What needs to be done
For the entries that follow, report how many lines include the word "στην" and add nothing.

[Items listed in a dataset]
>>>>>

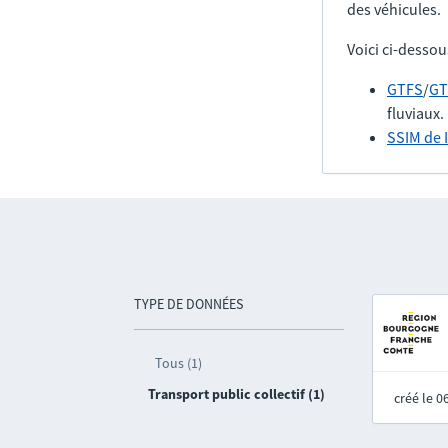
des véhicules.
Voici ci-dessou
GTFS
/
GT
fluviaux.
SSIM de 
TYPE DE DONNÉES
Tous (1)
Transport public collectif (1)
créé le 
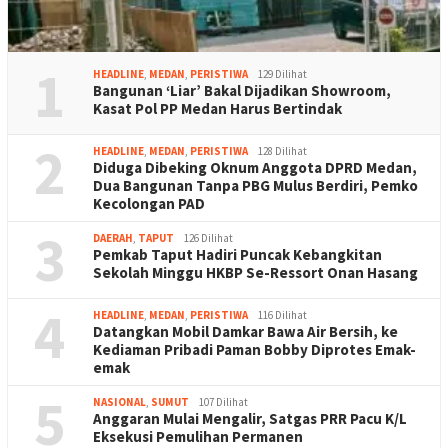
1
HEADLINE
,
MEDAN
,
PERISTIWA
129 Dilihat
Bangunan ‘Liar’ Bakal Dijadikan Showroom,
Kasat Pol PP Medan Harus Bertindak
2
HEADLINE
,
MEDAN
,
PERISTIWA
128 Dilihat
Diduga Dibeking Oknum Anggota DPRD Medan,
Dua Bangunan Tanpa PBG Mulus Berdiri, Pemko
Kecolongan PAD
3
DAERAH
,
TAPUT
126 Dilihat
Pemkab Taput Hadiri Puncak Kebangkitan
Sekolah Minggu HKBP Se-Ressort Onan Hasang
4
HEADLINE
,
MEDAN
,
PERISTIWA
116 Dilihat
Datangkan Mobil Damkar Bawa Air Bersih, ke
Kediaman Pribadi Paman Bobby Diprotes Emak-
emak
5
NASIONAL
,
SUMUT
107 Dilihat
Anggaran Mulai Mengalir, Satgas PRR Pacu K/L
Eksekusi Pemulihan Permanen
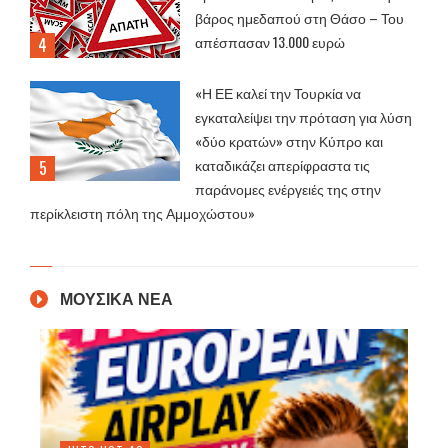
βάρος ημεδαπού στη Θάσο – Του
απέσπασαν 13.000 ευρώ
«Η ΕΕ καλεί την Τουρκία να
εγκαταλείψει την πρόταση για λύση
«δύο κρατών» στην Κύπρο και
καταδικάζει απερίφραστα τις
παράνομες ενέργειές της στην
περίκλειστη πόλη της Αμμοχώστου»
ΜΟΥΣΙΚΑ ΝΕΑ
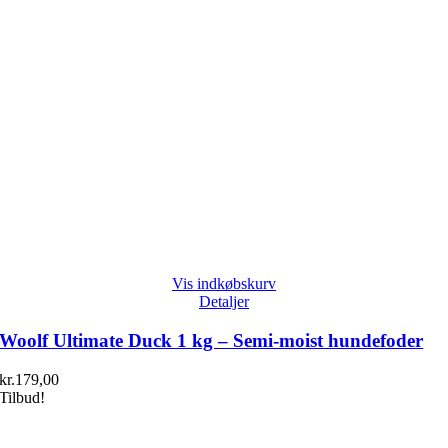
Vis indkøbskurv
Detaljer
Woolf Ultimate Duck 1 kg – Semi-moist hundefoder
kr.
179,00
Tilbud!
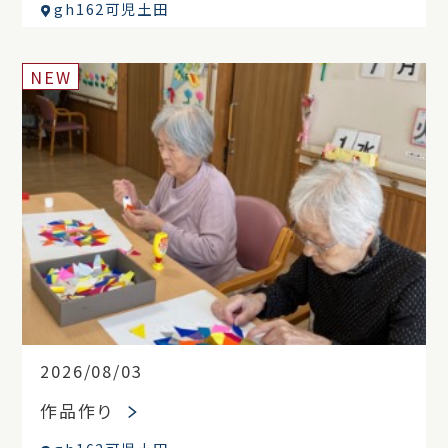
gh162可児土田
NEW
2026/08/03
作品作り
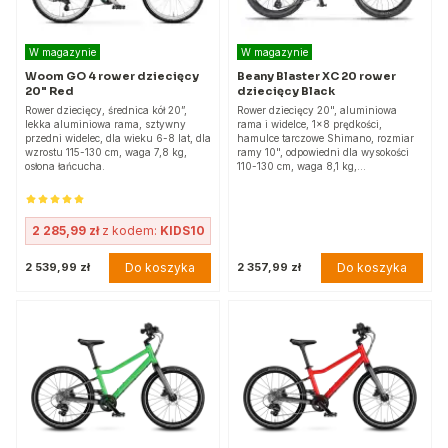
W magazynie
W magazynie
Woom GO 4 rower dziecięcy
Beany Blaster XC 20 rower
20" Red
dziecięcy Black
Rower dziecięcy, średnica kół 20”,
Rower dziecięcy 20", aluminiowa
lekka aluminiowa rama, sztywny
rama i widelce, 1x8 prędkości,
przedni widelec, dla wieku 6-8 lat, dla
hamulce tarczowe Shimano, rozmiar
wzrostu 115-130 cm, waga 7,8 kg,
ramy 10", odpowiedni dla wysokości
osłona łańcucha.
110-130 cm, waga 8,1 kg,…
2 285,99 zł
z kodem:
KIDS10
Do koszyka
Do koszyka
2 539,99 zł
2 357,99 zł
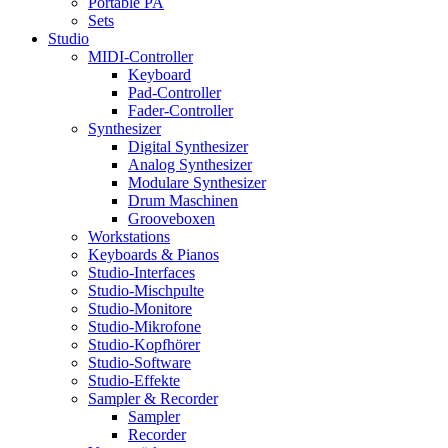
Portable PA
Sets
Studio
MIDI-Controller
Keyboard
Pad-Controller
Fader-Controller
Synthesizer
Digital Synthesizer
Analog Synthesizer
Modulare Synthesizer
Drum Maschinen
Grooveboxen
Workstations
Keyboards & Pianos
Studio-Interfaces
Studio-Mischpulte
Studio-Monitore
Studio-Mikrofone
Studio-Kopfhörer
Studio-Software
Studio-Effekte
Sampler & Recorder
Sampler
Recorder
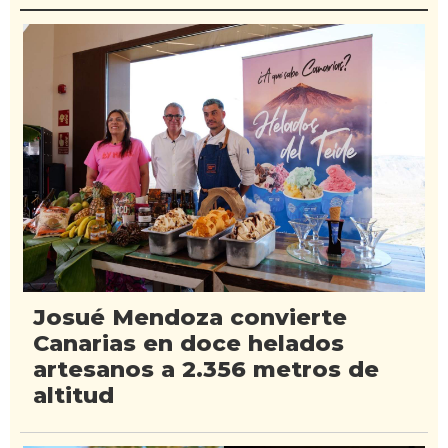
Josué Mendoza convierte
Canarias en doce helados
artesanos a 2.356 metros de
altitud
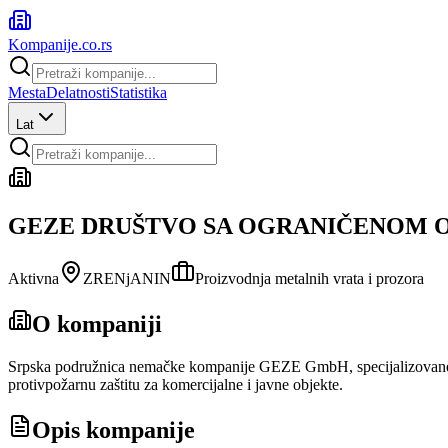
Kompanije
.co.rs
Mesta
Delatnosti
Statistika
Lat
GEZE DRUŠTVO SA OGRANIČENOM 
Aktivna
ZRENjANIN
Proizvodnja metalnih vrata i prozora
O kompaniji
Srpska podružnica nemačke kompanije GEZE GmbH, specijalizovane za s
protivpožarnu zaštitu za komercijalne i javne objekte.
Opis kompanije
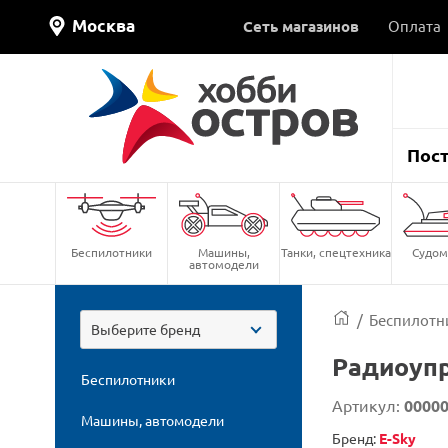
Москва
Сеть магазинов
Оплата
Пос
Беспилотники
Машины,
Танки, спецтехника
Судом
автомодели
/
Беспилотн
Выберите бренд
Радиоупр
Беспилотники
Артикул:
0000
Машины, автомодели
Бренд:
E-Sky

<<<<<

Answer for this exercise
2